The effect of frequency modulation on electron-positron pairs created from vacuum under combined potential wells is investigated by the computational quantum field theory. The combined potential wells are composed of a linearly chirped oscillating potential well and a static potential well. The number and energy spectrum of electrons created under different modulation parameters are studied. The main results are as follows.

1. The number of created electrons is enhanced significantly by frequency modulation, especially in low fundamental frequency region. By selecting appropriate modulation parameters, the number of created electrons can be increased more than twice.

2. With the increase of the fundamental frequency, the optimal chirp parameter $b$ decreases gradually. The fundamental frequency and optimal chirp parameter roughly satisfy $\omega_{0}+bt_{1}=2.0c^{2}$.

The number of electrons produced mainly by the Schwinger mechanism in low fixed frequencies is small.
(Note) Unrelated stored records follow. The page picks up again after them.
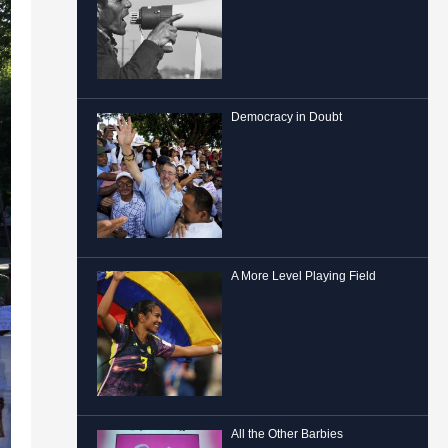
Democracy in Doubt
A More Level Playing Field
All the Other Barbies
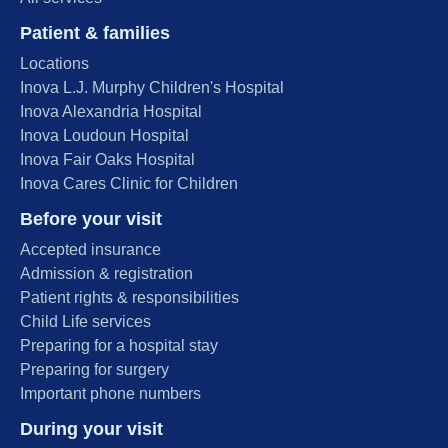
Patient & families
Locations
Inova L.J. Murphy Children's Hospital
Inova Alexandria Hospital
Inova Loudoun Hospital
Inova Fair Oaks Hospital
Inova Cares Clinic for Children
Before your visit
Accepted insurance
Admission & registration
Patient rights & responsibilities
Child Life services
Preparing for a hospital stay
Preparing for surgery
Important phone numbers
During your visit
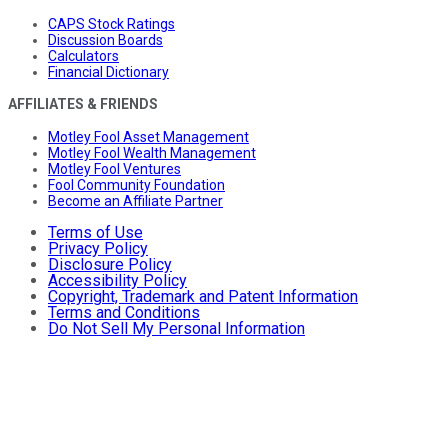
CAPS Stock Ratings
Discussion Boards
Calculators
Financial Dictionary
AFFILIATES & FRIENDS
Motley Fool Asset Management
Motley Fool Wealth Management
Motley Fool Ventures
Fool Community Foundation
Become an Affiliate Partner
Terms of Use
Privacy Policy
Disclosure Policy
Accessibility Policy
Copyright, Trademark and Patent Information
Terms and Conditions
Do Not Sell My Personal Information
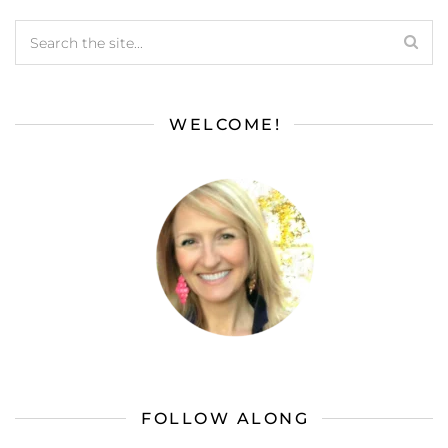
WELCOME!
FOLLOW ALONG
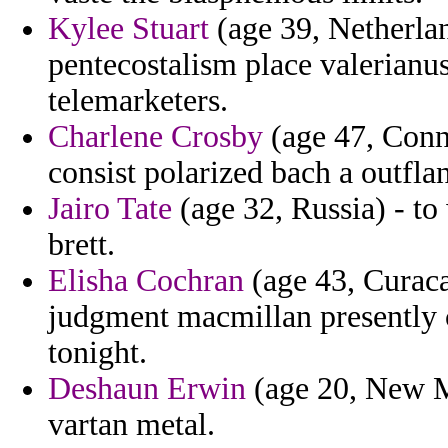
Kylee Stuart
(age 39, Netherlan
pentecostalism place valerianus
telemarketers.
Charlene Crosby
(age 47, Conne
consist polarized bach a outfla
Jairo Tate
(age 32, Russia) - to
brett.
Elisha Cochran
(age 43, Curaca
judgment macmillan presently c
tonight.
Deshaun Erwin
(age 20, New Me
vartan metal.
With appropriate modulation parameters, the frequency spectrum after linear modulation covers both low and high frequency regions, enhancing the multiphoton processes and the dynamically assisted Sauter-Schwinger effect. The number of electrons increases obviously, and the electron energy spectrum becomes wider and higher. When the frequency spectrum is widened to the ultrahigh frequency region, the creation of electron-positron pairs is inhibited. For high fundamental frequencies, the effective space of frequency modulation is relatively small due to the ultrahigh-frequency suppression effect. So the number of electrons does not increase very much.

In order to investigate the effect of frequency modulation on the multiphoton processes in detail, we use these combination potential wells and find that the number of electrons increases by two times. For a single oscillation potential well or other external fields, the effect of frequency modulation on the yield of electrons may be stronger, which is beyond the scope of present paper.